WORK REQUEST:
All that is needed is the line containing "Saint-Exupéry, criámos uma" together with each line after it, transcribed exactly to the end of the records.

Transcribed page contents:

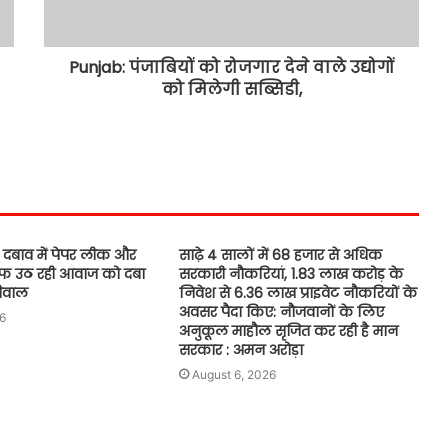
पंजाब पुलिस के ‘गैंगस्टरां ते वार’ अभियान
ने संगठित अपराध के विरुद्ध निरंतर
कार्रवाई के 200 दिन पूरे किए ; 1.09 लाख
से अधिक छापेमारियाँ कीं, 1,532 घोषित
Punjab: पंजाबियों को रोजगार देने वाले उद्योगों
अपराधी गिरफ़्तार किए*
को मिलेगी सब्सिडी,
मोहाली से ‘हमारे राम’ नाट्य मंचन का
आगाज, पंजाब में 41 शो कराएगी भगवंत
मान सरकार
सीमा पार से तस्करी वाले मॉड्यूल से संबंधित
पांच व्यक्ति 21 किलो हेरोइन, 970 ग्राम
आईसीई और एक पिस्तौल सहित गिरफ्तार
 दबाव में पेपर लीक और
साढ़े 4 सालों में 68 हजार से अधिक
फ उठ रही आवाज को दबा
सरकारी नौकरियां, 1.83 लाख करोड़ के
कनाडा में प्रभावित पंजाबी विद्यार्थियों के
रीवाल
निवेश से 6.36 लाख प्राइवेट नौकरियों के
हितों की रक्षा के लिए हरसंभव प्रयास करेगी
अवसर पैदा किए: नौजवानों के लिए
पंजाब सरकार : डॉ. रवजोत सिंह
6
अनुकूल माहौल सृजित कर रही है मान
सरकार : अमन अरोड़ा
August 6, 2026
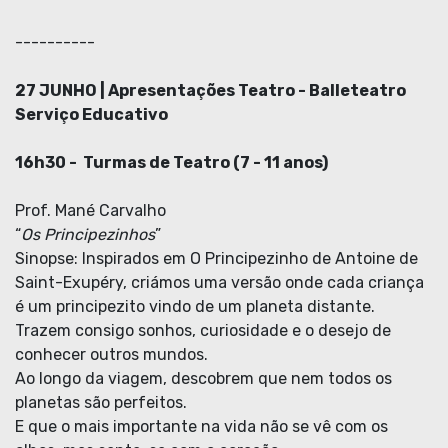
----------
27 JUNHO | Apresentações Teatro - Balleteatro
Serviço Educativo
16h30 - Turmas de
Teatro (7 - 11 anos)
Prof. Mané Carvalho
“
Os Principezinhos
”
Sinopse: Inspirados em O Principezinho de Antoine de
Saint-Exupéry, criámos uma versão onde cada criança
é um principezito vindo de um planeta distante.
Trazem consigo sonhos, curiosidade e o desejo de
conhecer outros mundos.
Ao longo da viagem, descobrem que nem todos os
planetas são perfeitos.
E que o mais importante na vida não se vê com os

TASK OUTPUT:
Saint-Exupéry, criámos uma versão onde cada criança
é um principezito vindo de um planeta distante.
Trazem consigo sonhos, curiosidade e o desejo de
conhecer outros mundos.
Ao longo da viagem, descobrem que nem todos os
planetas são perfeitos.
E que o mais importante na vida não se vê com os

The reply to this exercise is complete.